Commenting on the announcement, Sarah Atherton said:
“This is one of the latest steps taken by this Government to crack down on crime by making community sentences more robust and making criminals less likely to re-offend.
“Alcohol is a factor in around 39% of violent crimes, and is one of the driving influencers of domestic violence and unprovoked attacks on strangers. The sobriety tags will help offenders improve their lifestyle and rein in their drinking which will contribute towards lowering reoffending rates, making our streets safer and supporting those who need help.”
Minister for Crime and Policing, Kit Malthouse MP said:
“All too often we see the devastating effects of alcohol-fuelled behaviour, reckless crimes and casual violence which blight our neighbourhoods and the lives of too many victims.
“This proven new tool can break the self-destructive cycle that offenders end up in, helping them sober up if they choose to and the courts to punish those who don’t.”
The scheme follows two successful pilots in London and across Humberside, Lincolnshire and North Yorkshire which showed that offenders were alcohol free on over 97% of the days monitored. Wearers also reported a positive impact on their lives, wellbeing and behaviour.
The tags alert staff when they have been tampered with and can distinguish between drinks and other types of alcohol – such as hand sanitiser or perfume. They work 24/7 and can also tell if someone tries to block contact between the tag and their skin.

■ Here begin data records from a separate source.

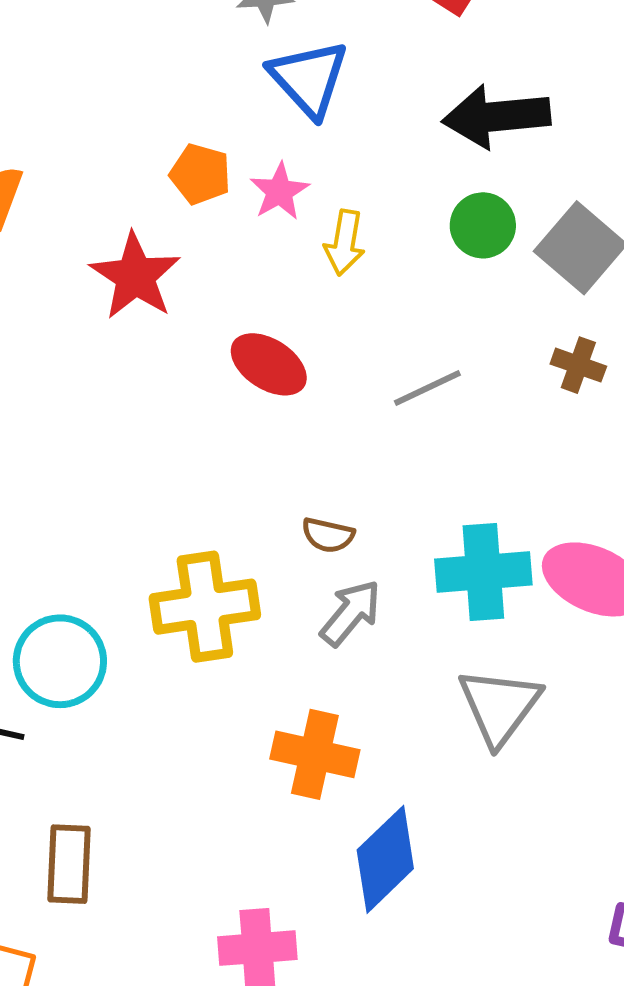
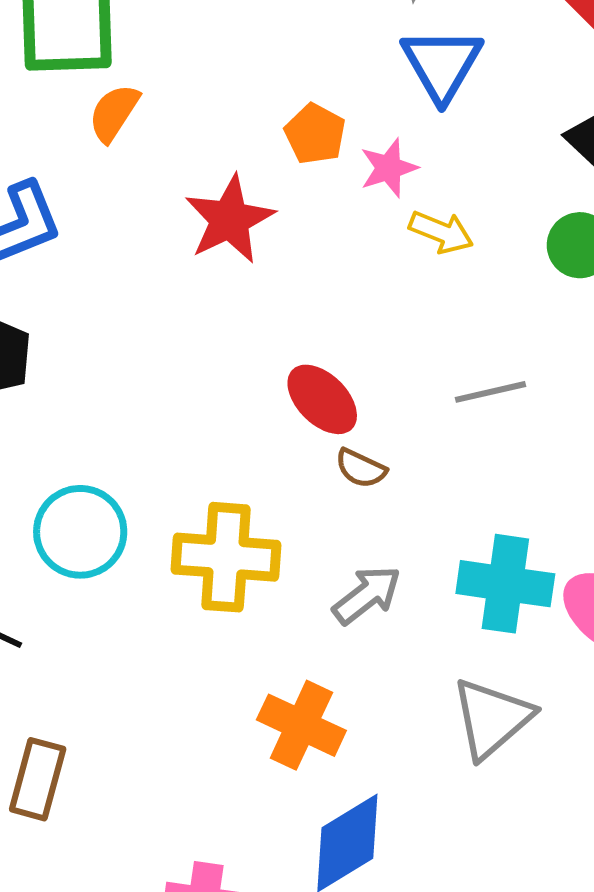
yellow arrow: (345, 243) -> (441, 232), turned -90
red ellipse: (269, 364) -> (322, 399), moved
brown semicircle: (328, 535) -> (361, 468), moved
cyan circle: (60, 661) -> (80, 532), moved

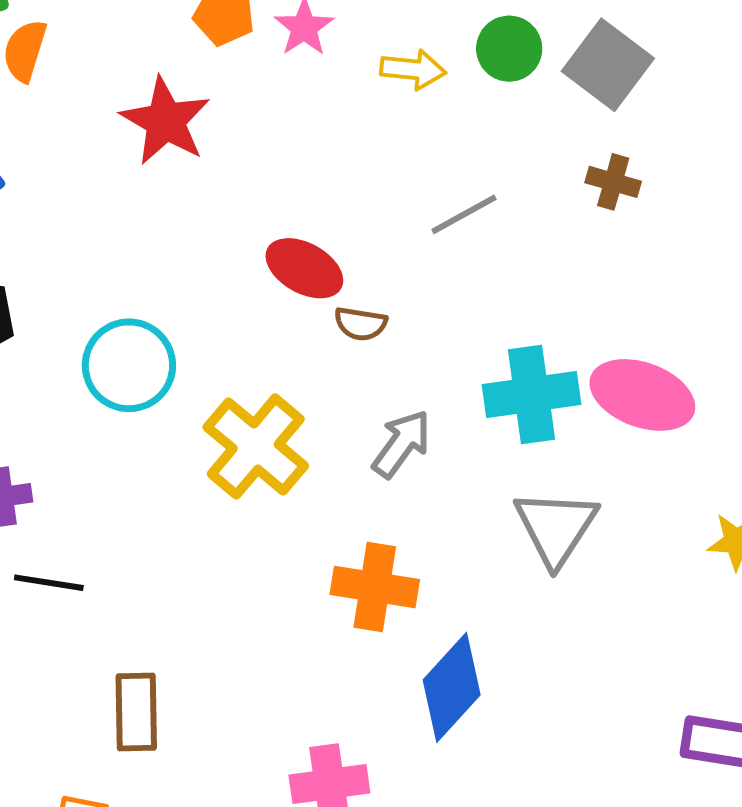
yellow arrow: (441, 232) -> (413, 70), moved
cyan circle: (80, 532) -> (129, 365), moved
yellow cross: (226, 557) -> (256, 446), turned -38

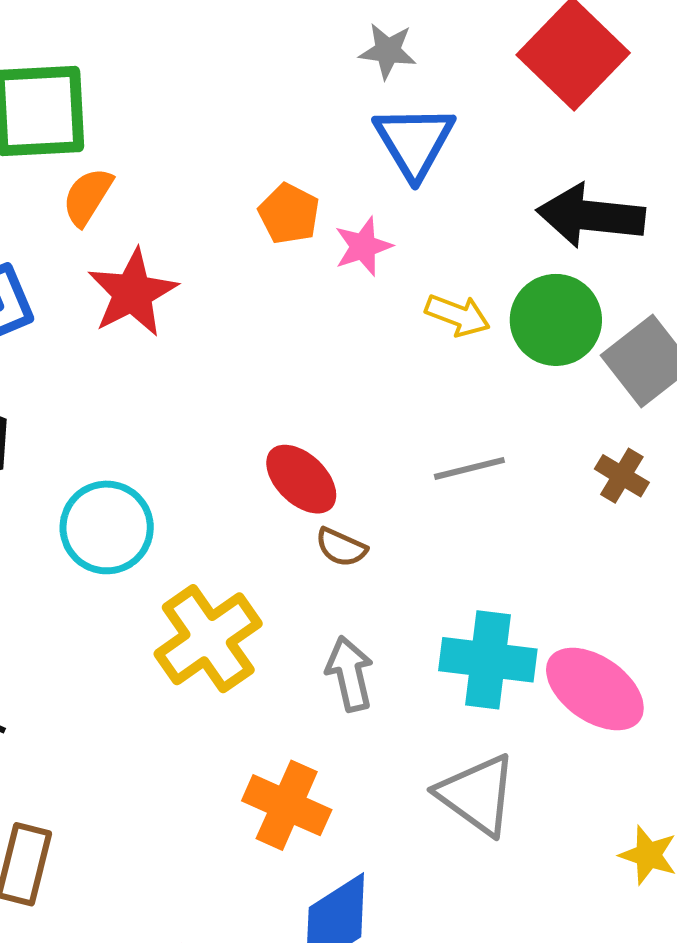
green circle: (509, 49) -> (556, 320), size x1.4
red star: (165, 121) -> (133, 293), moved
gray arrow: (402, 444) -> (350, 674), turned -64
gray triangle: (556, 528) -> (477, 795), turned -42

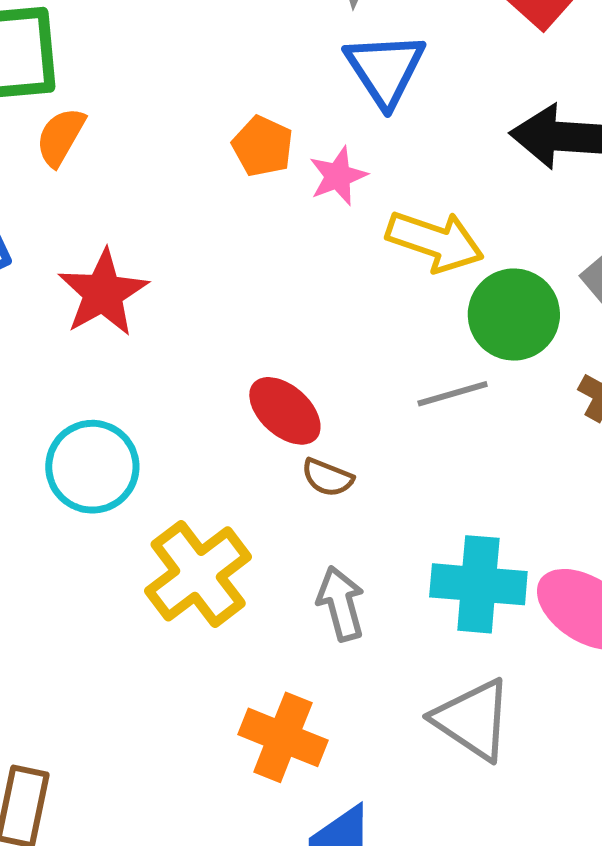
red star: (133, 293) -> (103, 293), moved
yellow arrow: (458, 315) -> (435, 241), size x1.5
green circle: (556, 320) -> (514, 315), moved

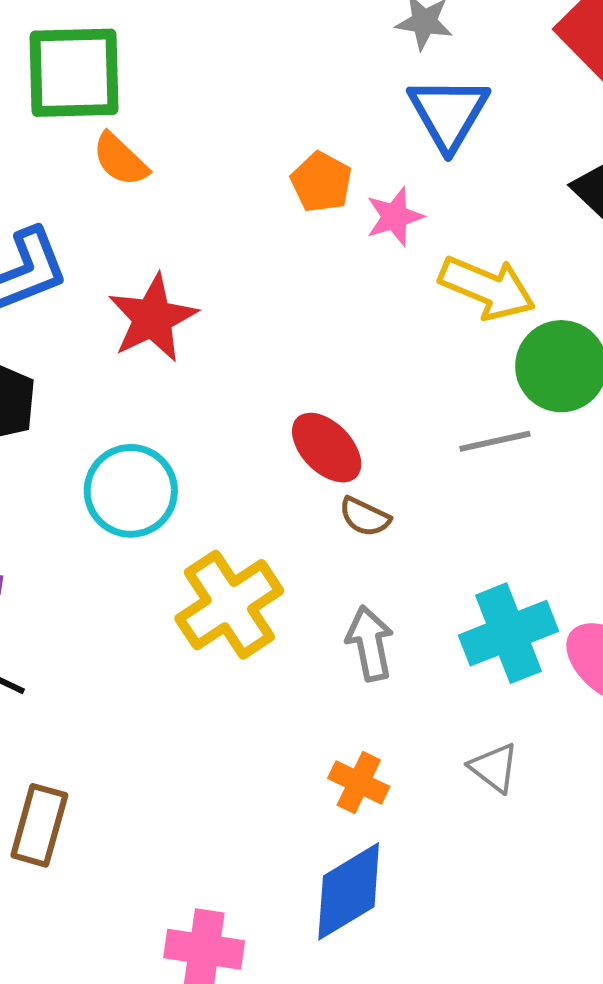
orange semicircle: (61, 137) -> (120, 160), turned -80
cyan cross: (478, 584) -> (508, 633), turned -30
gray triangle: (473, 719) -> (494, 768), size x0.6
orange cross: (283, 737) -> (359, 782), moved, size x0.7

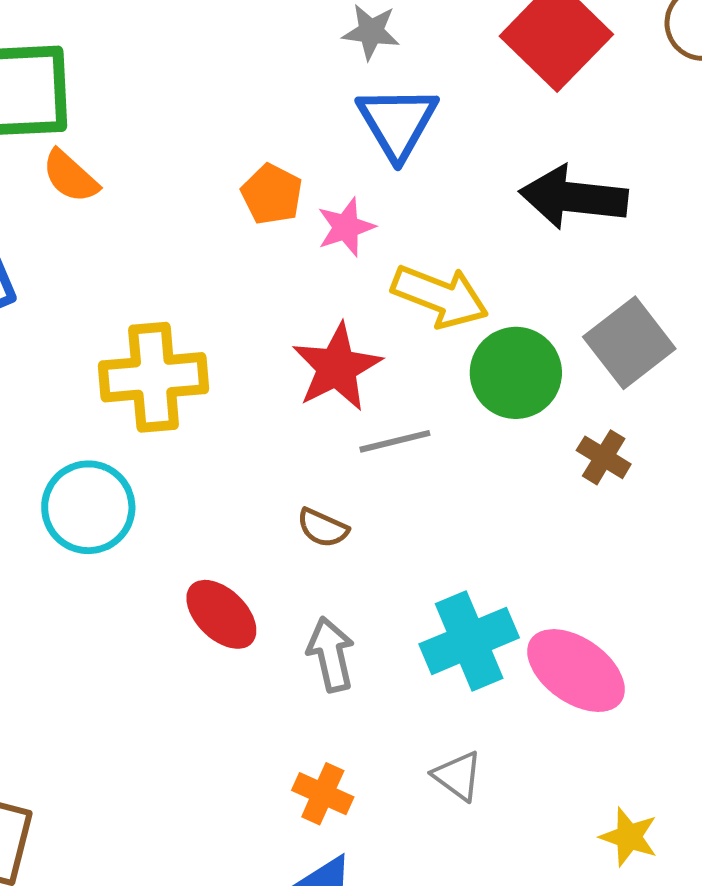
red star: (153, 318) -> (337, 367), moved
gray line: (495, 441) -> (395, 441), moved
red ellipse: (327, 448) -> (221, 614), moved
yellow cross: (229, 605) -> (154, 377), moved, turned 30

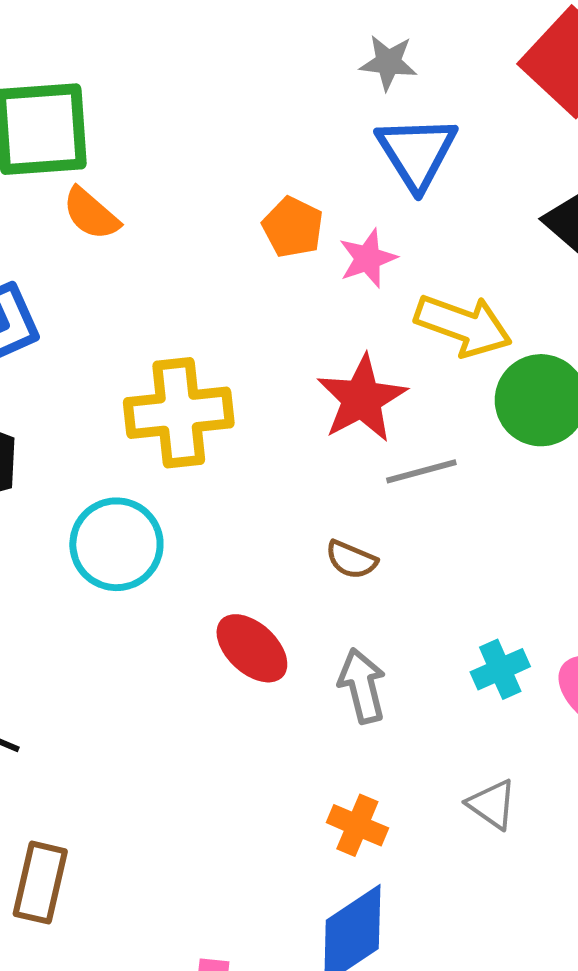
cyan cross: (469, 641) -> (500, 669), size x0.6

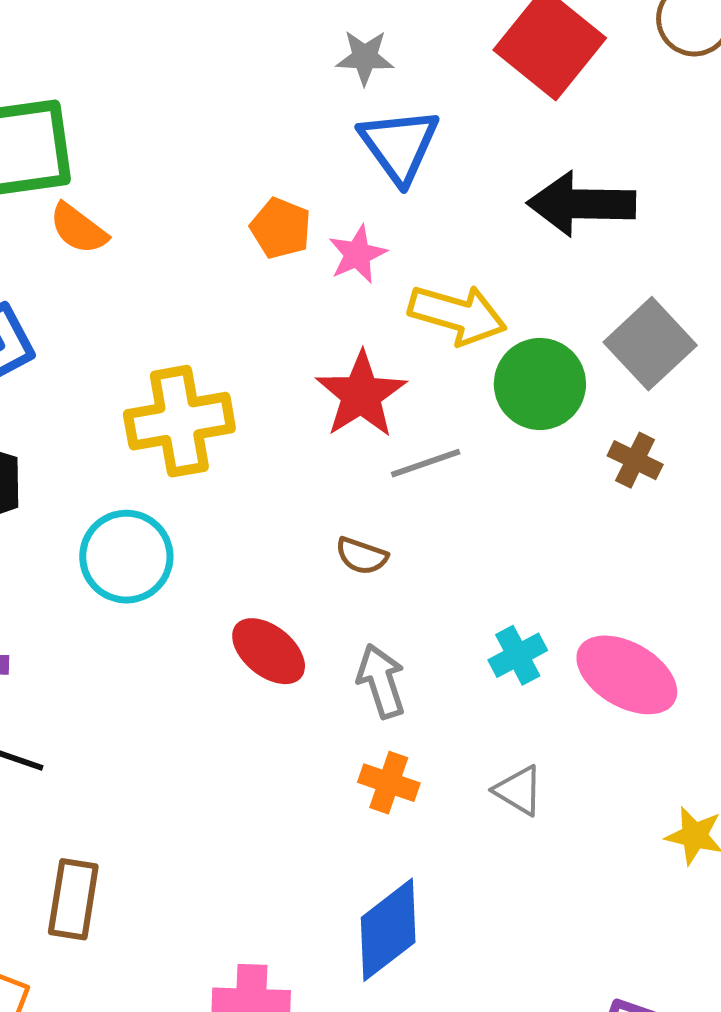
orange cross: (357, 825) -> (389, 783), moved

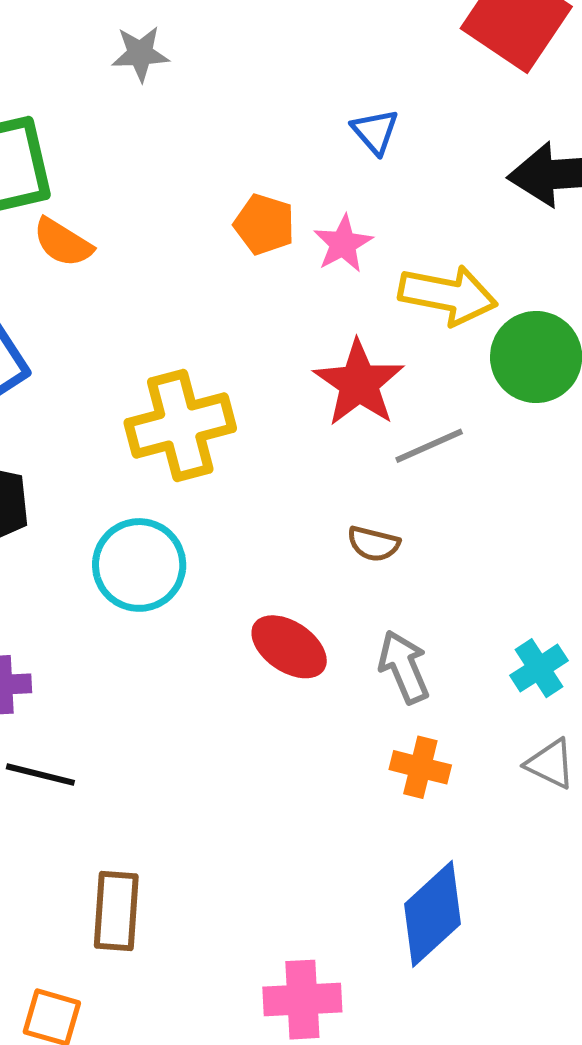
gray star: (365, 57) -> (140, 54), moved
blue triangle: (399, 145) -> (375, 131), size x0.6
cyan cross: (518, 655) -> (539, 668), moved

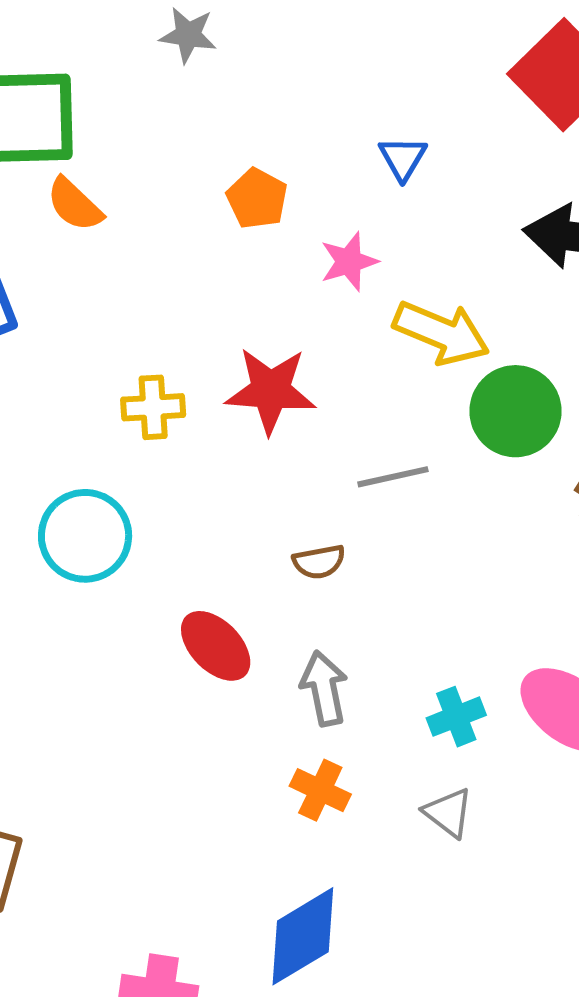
orange pentagon: (264, 224) -> (257, 199), moved
red star: (359, 383) -> (271, 390), moved, turned 30
yellow cross: (180, 425) -> (153, 407), size x0.6
brown semicircle: (374, 544) -> (319, 562), turned -36

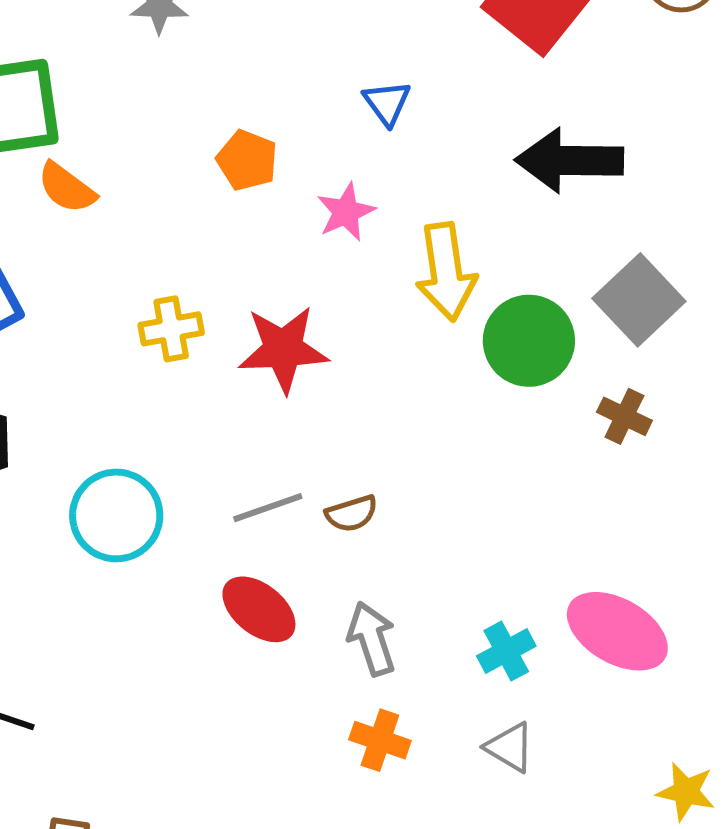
yellow arrow: (441, 333) -> (446, 272), turned 66
yellow cross: (153, 407) -> (171, 329), moved
gray line: (393, 477) -> (268, 508), moved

The Government’s plans to overhaul sentencing will see dangerous offenders spend longer in prison, while greater efforts are made to tackle the root causes of offending. More support will be on offer for those willing to turn their back on crime through treatment for mental health issues and addictions. Supervision of offenders in the community will be improved with greater powers for probation officers and increased curfews. The Government also plans to use GPS tags to track burglars, robbers and thieves when they are released from prison.